In a dry skillet, roast the cashews over medium high heat, stirring till lightly toasted.

Remove from the heat and add the olive oil, Worchestershire and curry powder. Return to the heat and roast until all the ingredients have coated the cashews and nuts are golden. This will take under a minute and be sure to stir continuously to prevent burning. Remove from the heat, add salt and pepper to taste and allow to cool on a sheet of wax paper. Store in an air tight bag in the refrigerator.

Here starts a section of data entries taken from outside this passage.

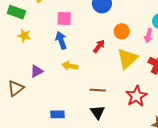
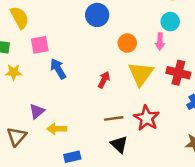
pink square: (64, 18) -> (40, 45), moved
red arrow: (99, 46) -> (104, 80), moved
yellow arrow: (70, 66) -> (57, 129), moved
red star: (136, 96) -> (147, 118), moved

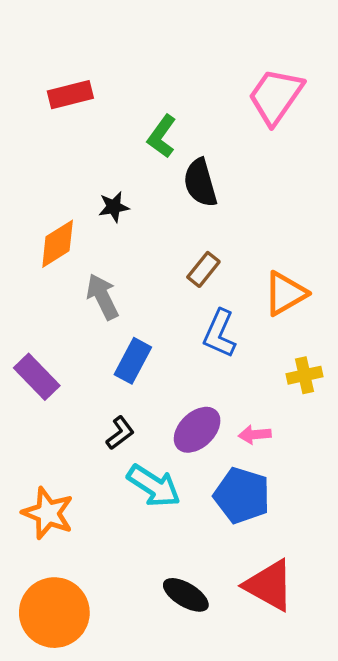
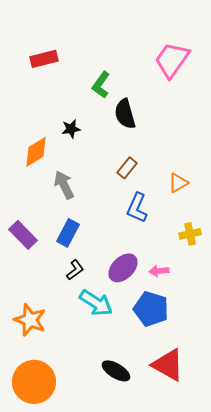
orange triangle: (285, 293) -> (178, 183), size x0.7
blue rectangle: (133, 361) -> (68, 233), moved

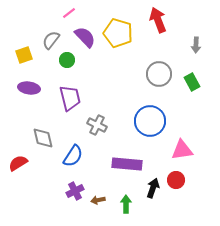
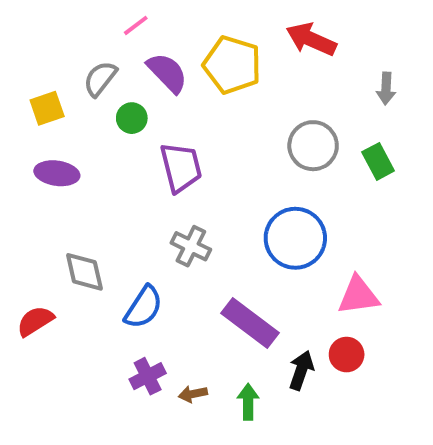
red arrow: (158, 20) -> (311, 39), turned -45
purple trapezoid: (70, 98) -> (181, 167), moved
purple rectangle: (127, 164) -> (250, 323), turned 32

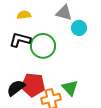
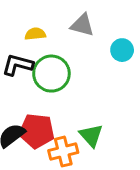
yellow semicircle: (24, 15) -> (35, 34), moved
cyan circle: (79, 28) -> (122, 50), moved

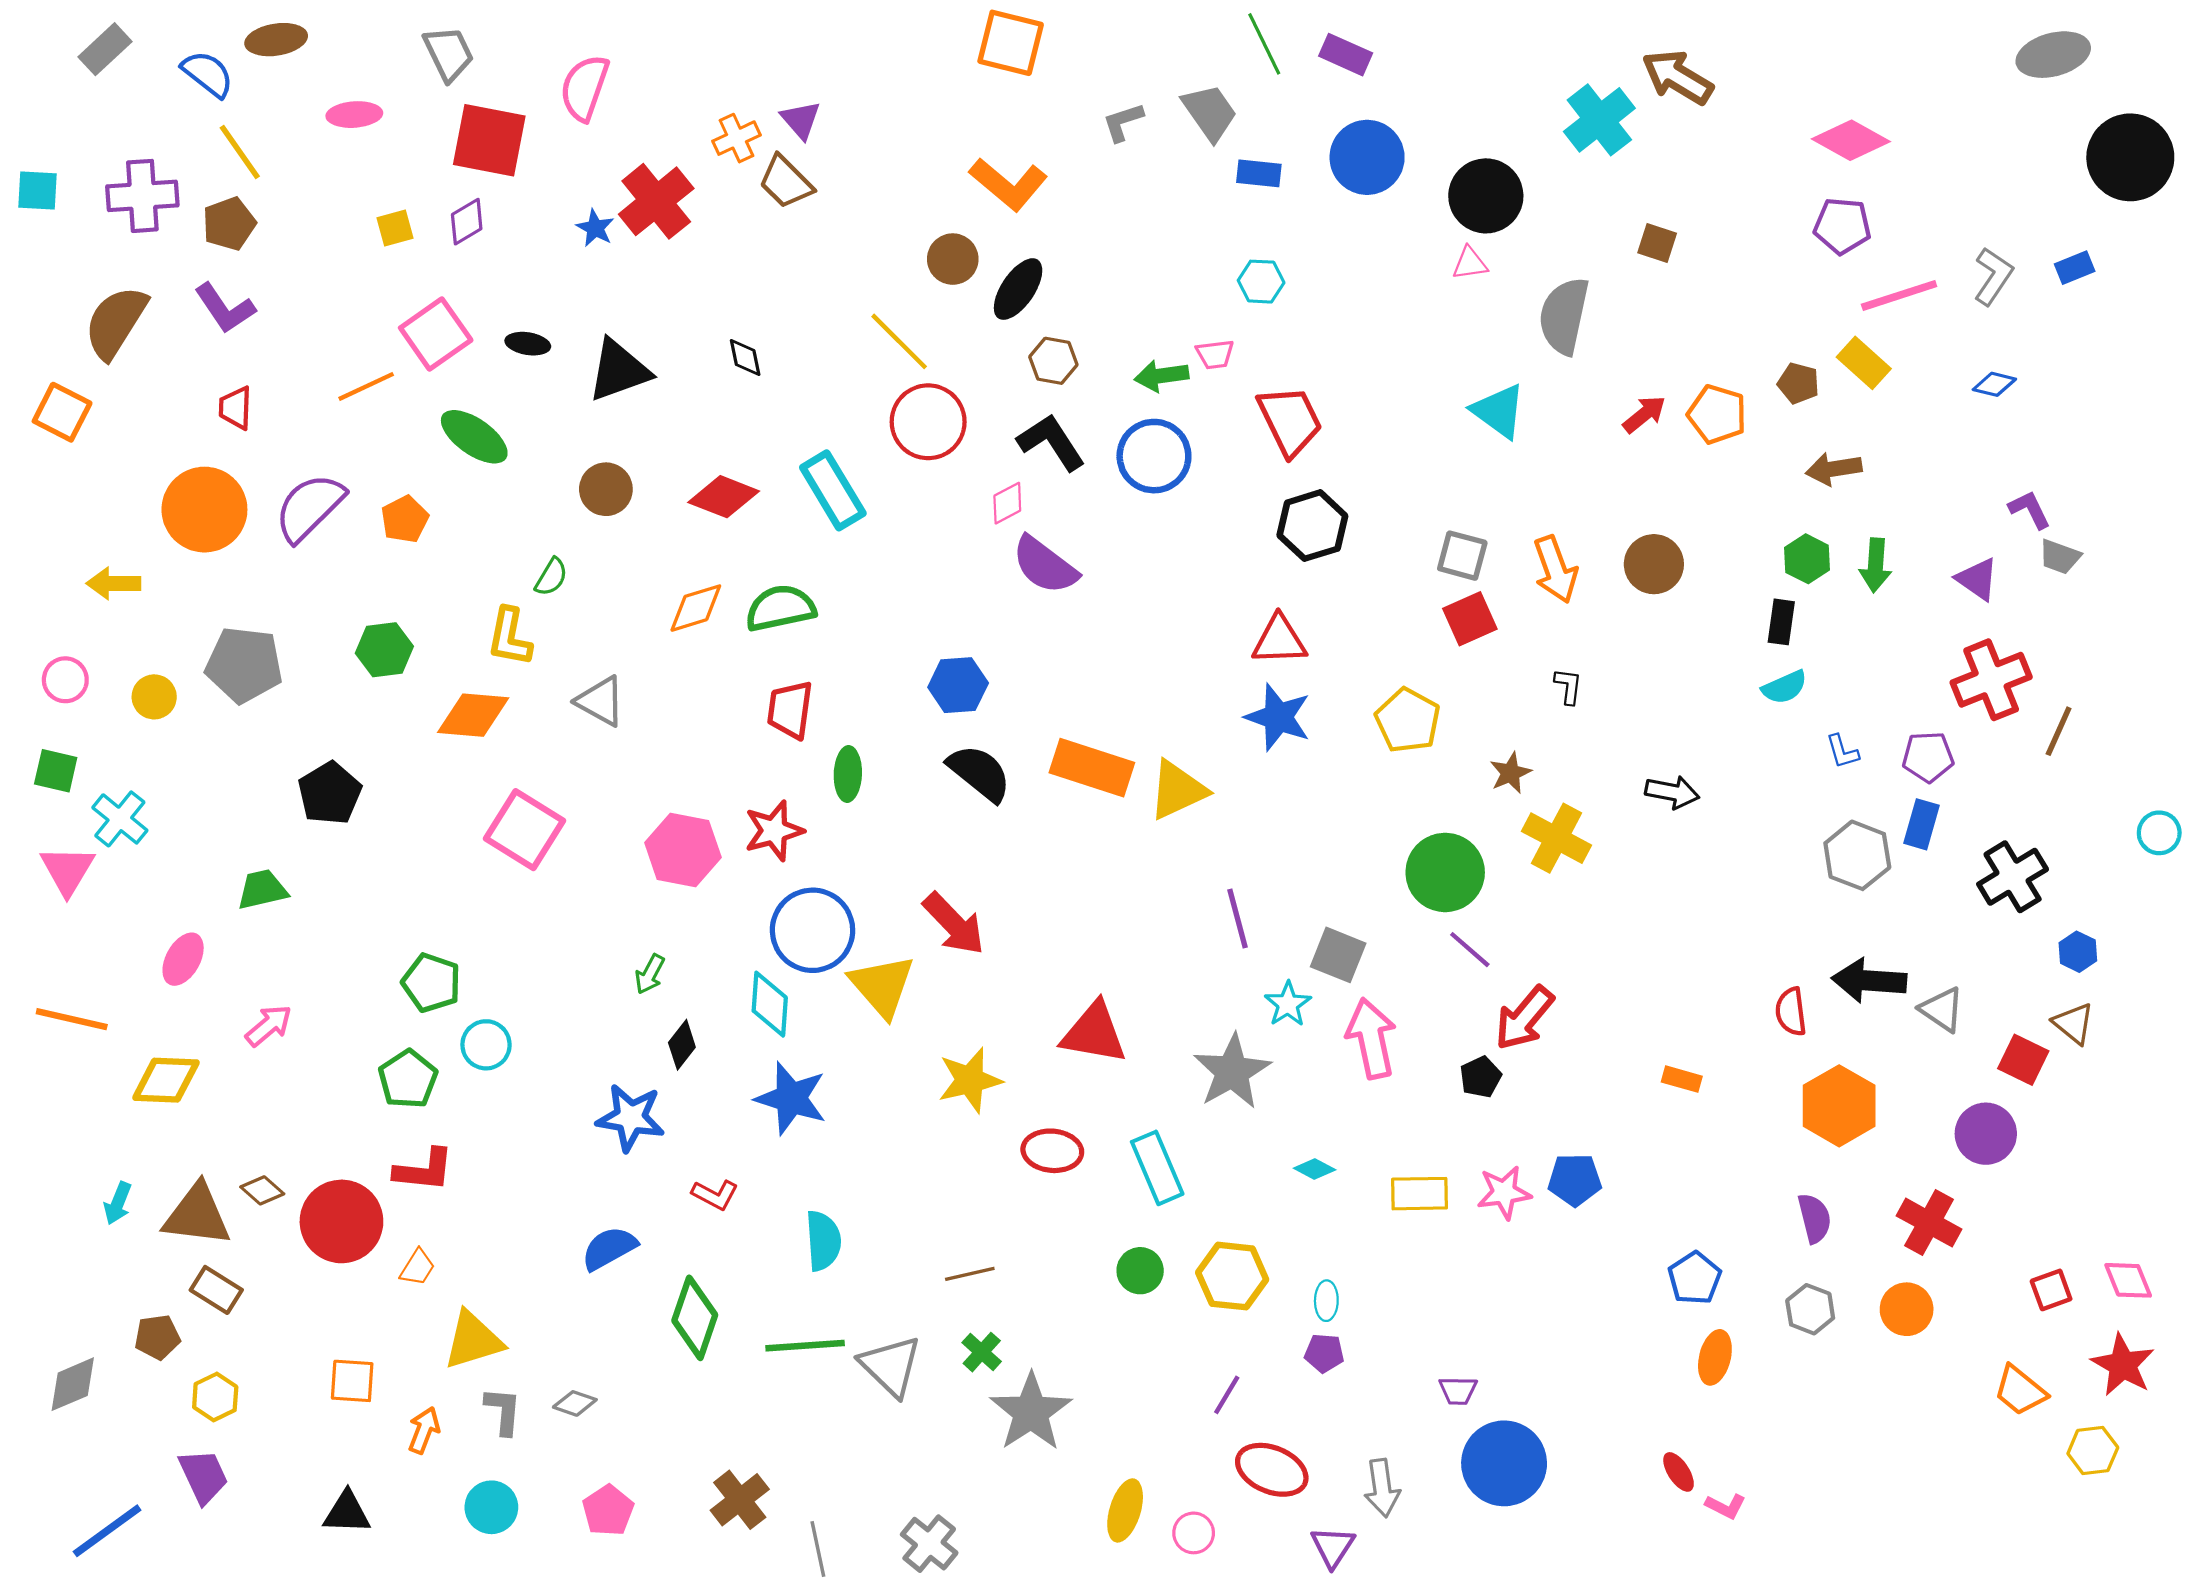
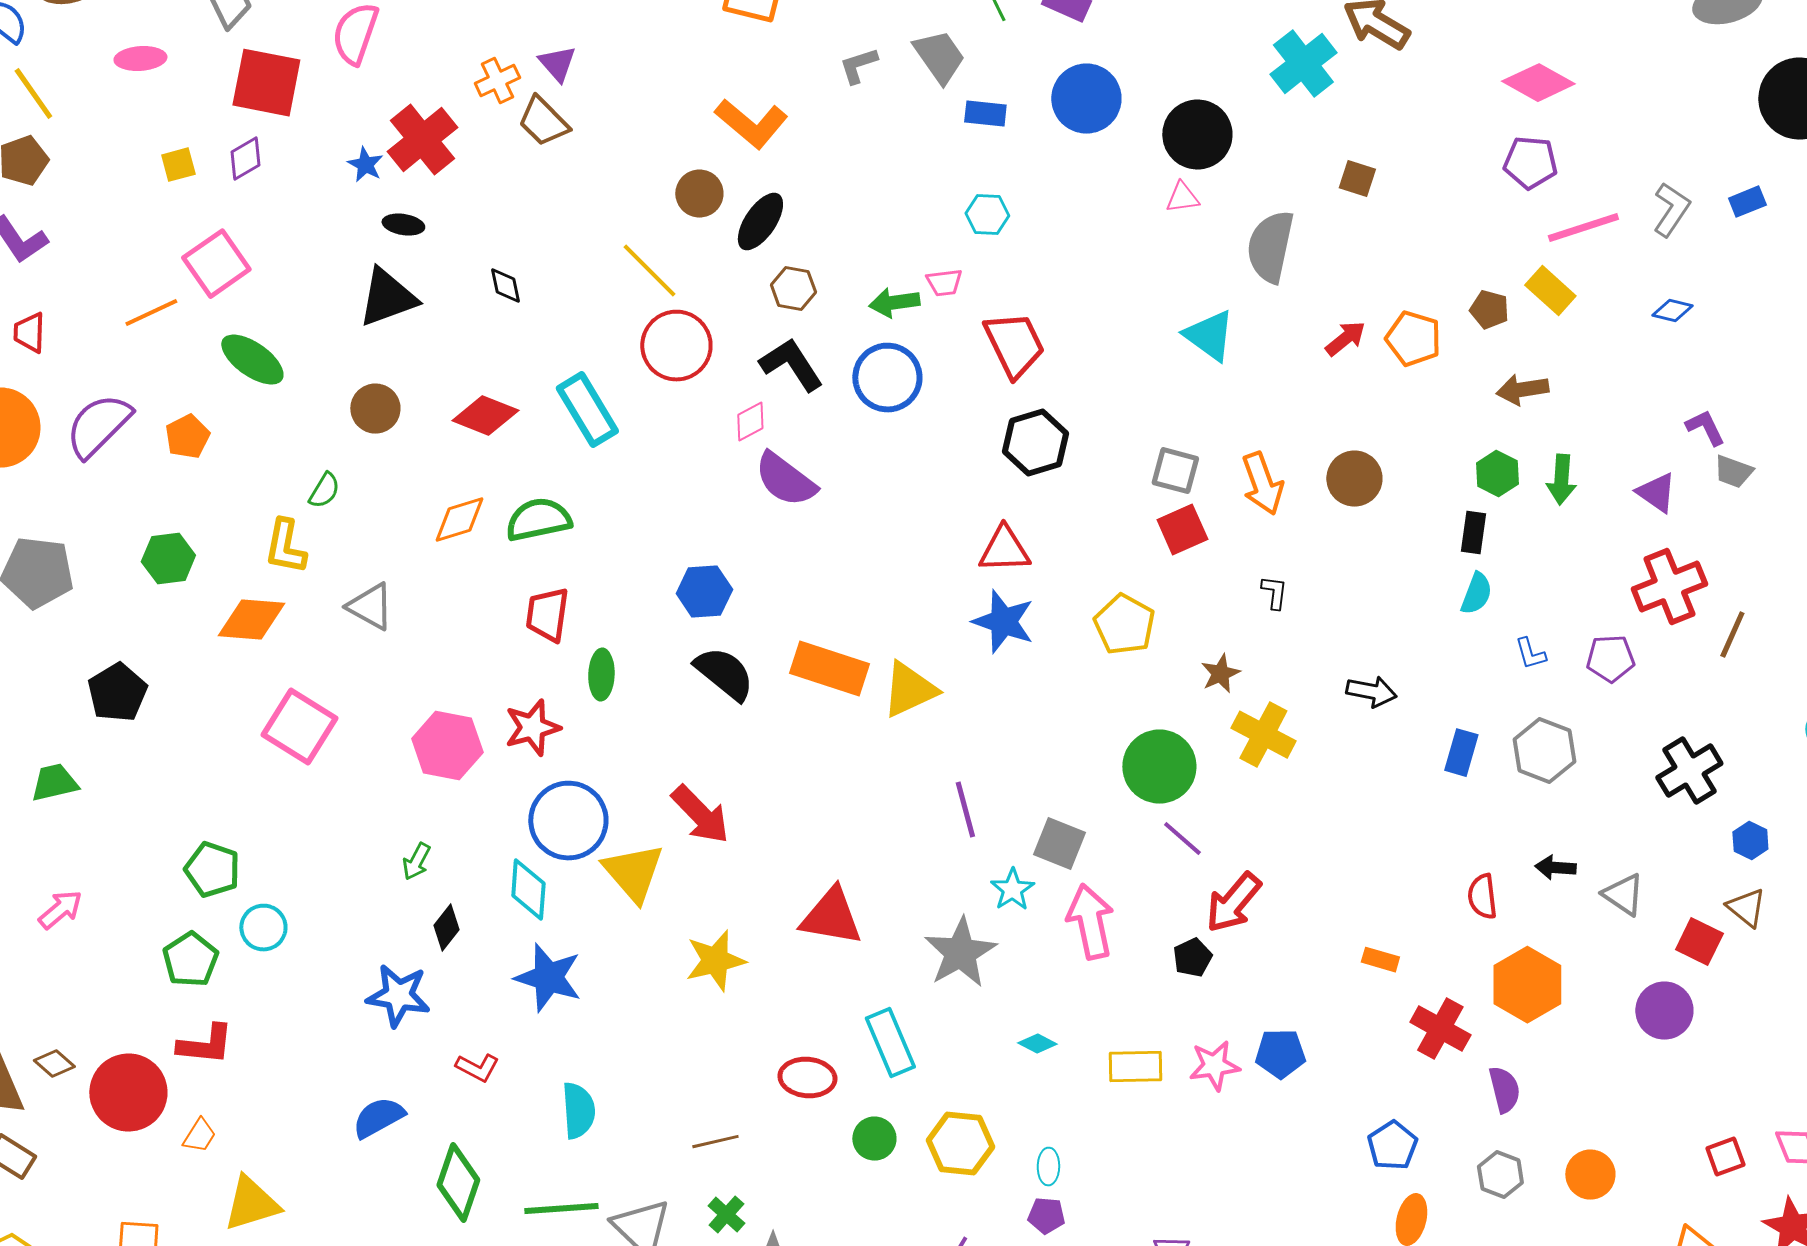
black ellipse: (528, 344) -> (403, 225), moved
cyan semicircle: (1785, 687) -> (1476, 594), turned -45
blue rectangle: (1922, 824) -> (1461, 753), moved
black arrow: (1869, 981) -> (1555, 868), size x0.6
red ellipse: (1052, 1151) -> (807, 1078), moved
red cross: (1929, 1223) -> (1440, 1029), moved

The nuts make a great snack and travels well. Also may garnish use as a garnish for meat dishes, vegetables or salad.

Saturday, March 2, 2013

Roasted Spiced Butternut Squash
















I am obsessed with butternut squash. This recipe was inspired by SEASON WITH SPICE on Pinterest.

Ingredients:


  • 1 butternut squash (I buy mine at Vitamin Cottage)
  • extra-virgin olive oil
  • 1/2 teaspoon ground cumin
  • 1/2 teaspoon leaf oregano
  • 1/2 teaspoon hot smoky paprika
  • 3 teaspoons granulated garlic
  • 3/4 teaspoon salt
  • pepper to taste
Directions:

Preheat oven to 425-degrees. 

I wash the skin of the butternut squash; something my daughter-in-law taught me, which makes a lot of sense. 

To prepare the squash, use a potato peeler. Cut off both ends and cut in half. Scrape out the seeds and cut the squash into wedges. Place wedges in a large bowl and drizzle with olive oil. Use your hands to make sure all pieces are coated. Line a baking pan with parchment paper and arrange the wedges in a single layer. 

Combine the cumin, oregano and salt and distribute evenly on the top of the wedges. Add the minced garlic and the broken up pieces of bay leaf. Lastly, grind fresh pepper to taste.

Bake for about 30 minutes until starts to brown and pieces are tender when pierced with a fork. Remove the bay leaves before serving.

Other spices to consider: cayenne pepper, curry, or garam masala.

The roasted butternut freezes beautifully. Simply unthaw and reheat.